Maksud Naya, memang, tidak ada hal yang bisa mereka obrolin lagi apa?! Naya juga tidak enak jika asal kirim pesan tidak jelas tapi Juna juga tidak kirim pesan apapun. Juna juga sudah tidak pernah ajak pulang bareng atau jemput ke rumah lagi atau bahkan mereka kaya tidak pernah ketemu di sekolah atau Naya yang tidak sadar? atau Naya yang lebih milih menyendiri yah? Ah, entahlah, Naya hanya ingin lihat Juna, ia hanya perlu tahu kalau Juna memang baik-baik saja.

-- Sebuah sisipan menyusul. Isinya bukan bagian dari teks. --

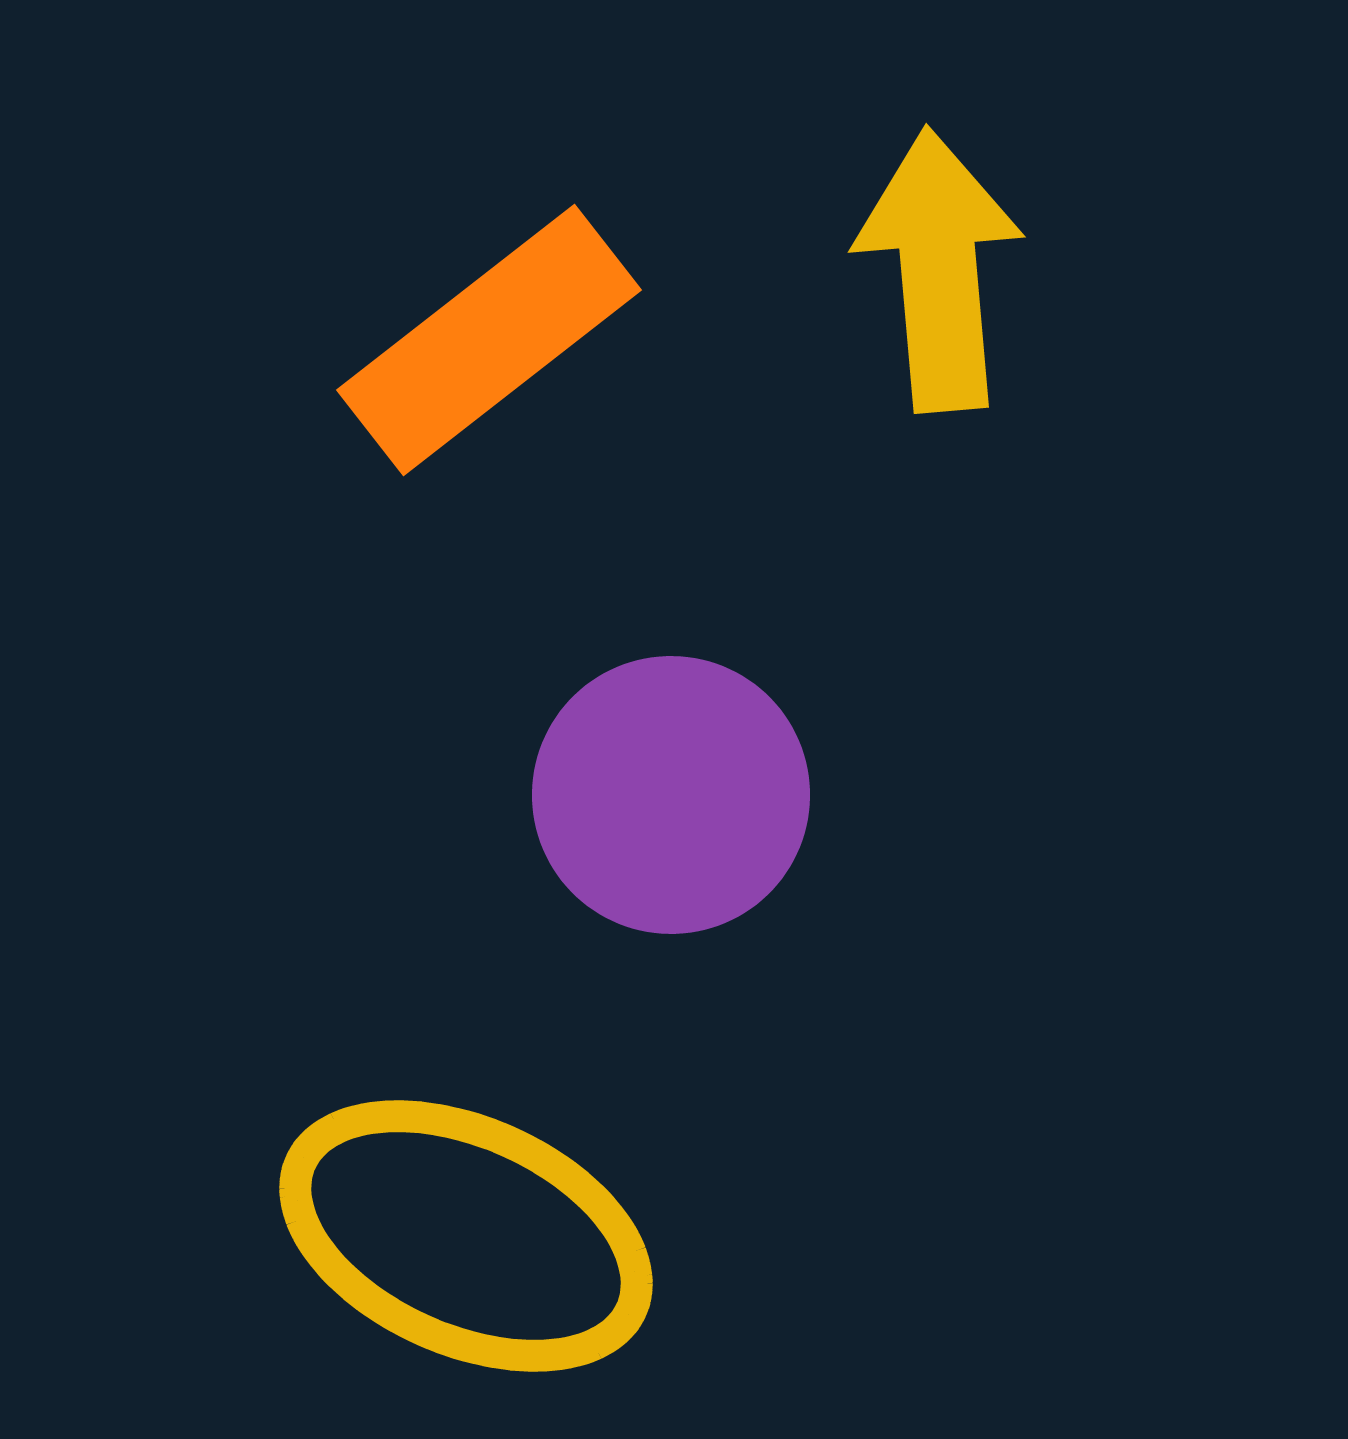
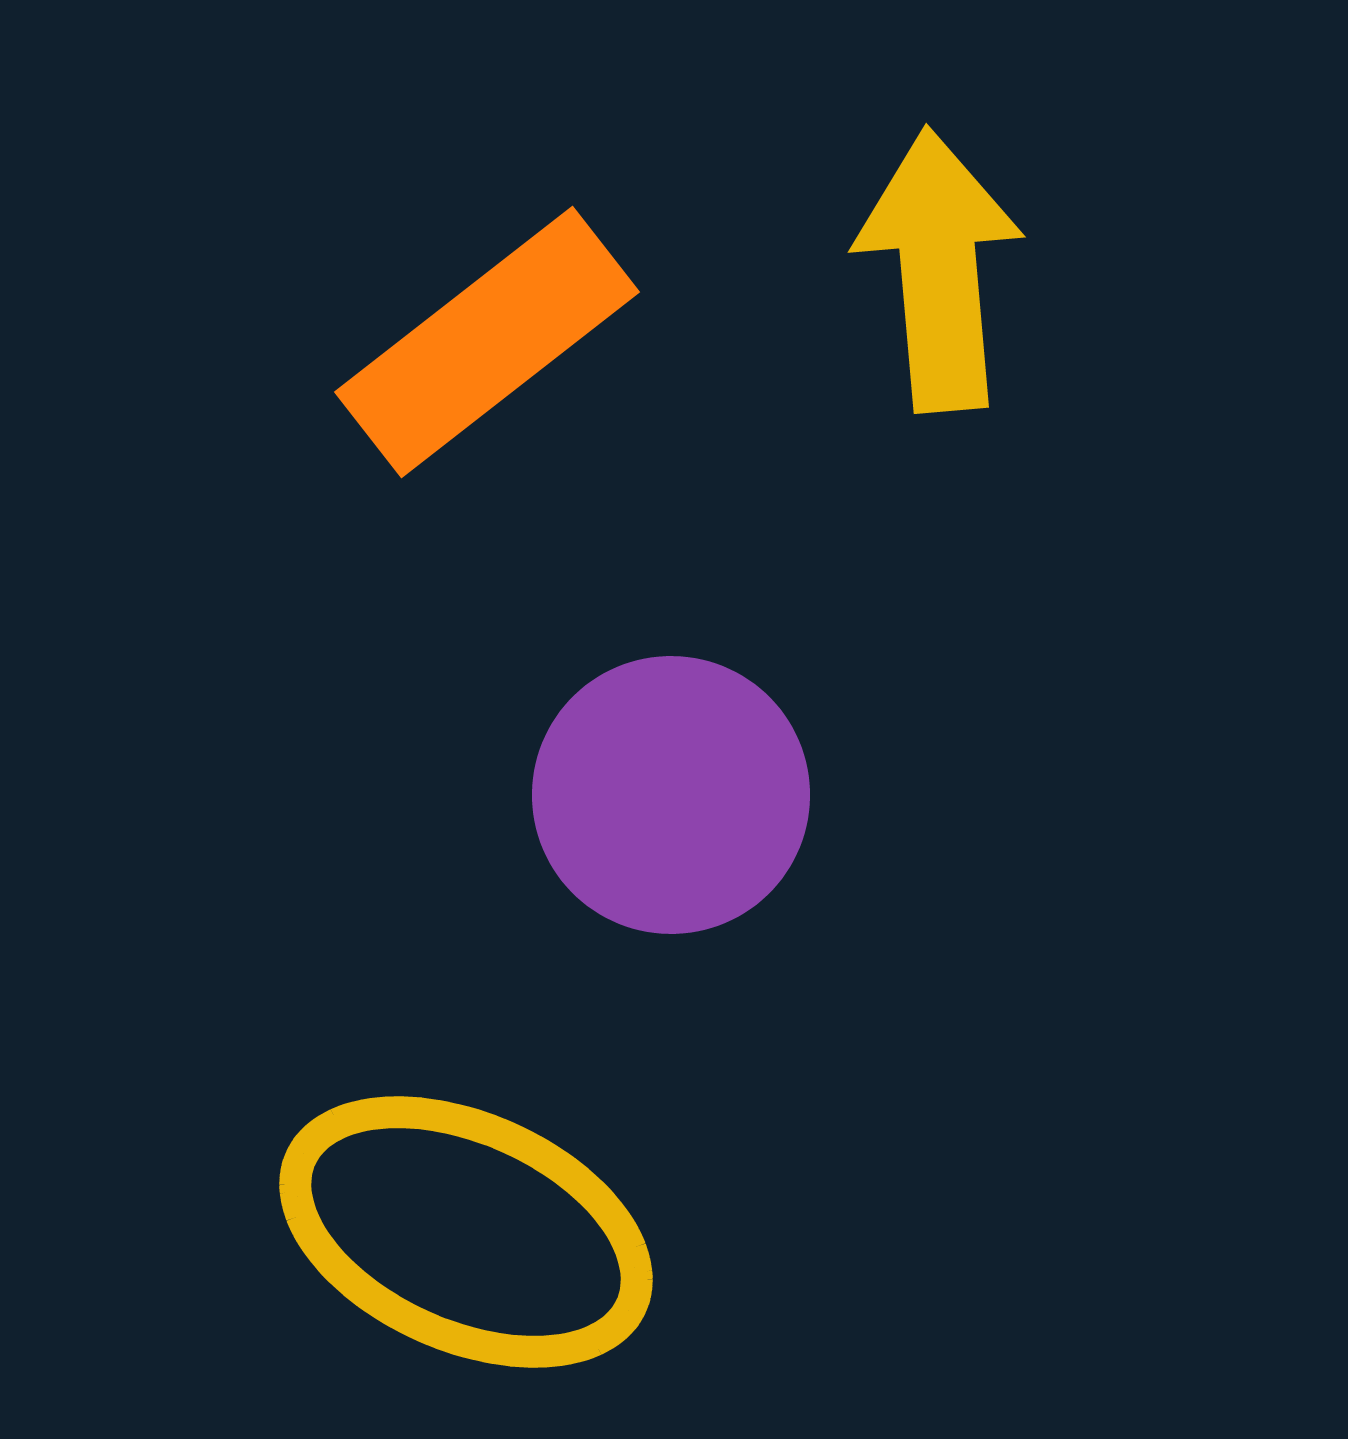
orange rectangle: moved 2 px left, 2 px down
yellow ellipse: moved 4 px up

Tapi bagaimana kalau ternyata sejak hari sidak bulan lalu, sejak Juna dan Naya mengurus kasus Andre dan bertemu dengan si pengedar obat itu, sejak saat itulah Juna baru sadar kalau Naya memikirkan segala hal tentangnya. Sejak saat itu Juna baru menyadari dan merasa kalau dirinya tidak cukup baik untuk Naya. Saat Naya bilang takut Juna kenapa-kenapa jika tawuran terjadi, Juna langsung merasa degdegan dan itu bukan karena tersanjung tapi karena merasa dirinya akan bawa pengaruh tidak baik untuk Naya. Entahlah, sejak saat itu seakan seluruh kepercayaan diri Juna runtuh untuk berhadapan dengan Naya. Juna jadi sadar betapa menyebalkan dan menyulitkannya ia sebagai laki-laki. Untuk itu, ia segan untuk ketemu atau ngobrol dengan Naya lagi. Apalagi sudah masuk bulan ujian, Juna yakin Naya sedang fokus belajar dan tidak bisa diganggu dan Juna merasa itu lebih baik. Setiap bel pulang sekolah bunyi, Juna langsung buru-buru keluar kelas menuju parkiran walaupun matanya melihat ke segala arah yang salah satunya ke arah kelas 3A tapi segera Juna abaikan dan percepat jalannya. Juna juga sudah tidak jemput Naya lagi walaupun ingin, ia lebih memilih datang terlambat saja. Bahkan saat dihukum karena terlambat pun, ia berharap Naya ada disatu titik sekolah dan sedang melihatnya. Saat ujian, Juna berusaha untuk kerjakan semampunya dan tidak terlalu memaksakan diri jika sudah tidak tahu, ia langsung lewati soal, itu kenapa Juna selalu cepat mengerjakannya. Teman-temannya sampai protes Juna yang selalu selesai duluan tanpa menunggu mereka atau setidaknya berikan mereka jawaban juga. Juna ketawa karena ia tidak yakin jawabannya benar atau tidak, Billy protes kalau tidak benar juga tidak masalah, mereka bisa lulus tahun depan bareng-bareng. Semua kembali ketawa. Juna menyudahi obrolan dan pamit pergi ke toko, semua paham itu. Juna melintasi sekolah dengan pandangannya masih terus ke halte, ke gedung sekolah lalu kembali ke jalan, ia menyadari kalau memang hampir tidak bertemu Naya lagi, tapi ia yakin pasti Naya di perpustakaan dan ia tidak perlu temui, dunianya di kantin dan warung emak, tempat berisik yang tidak cocok untuk orang seperti Naya. Juna tidak sedang marah dengan Naya, hanya aja ia sedang merasa tidak pantas. Juna semakin lajukan motornya dengan kecepatan tinggi.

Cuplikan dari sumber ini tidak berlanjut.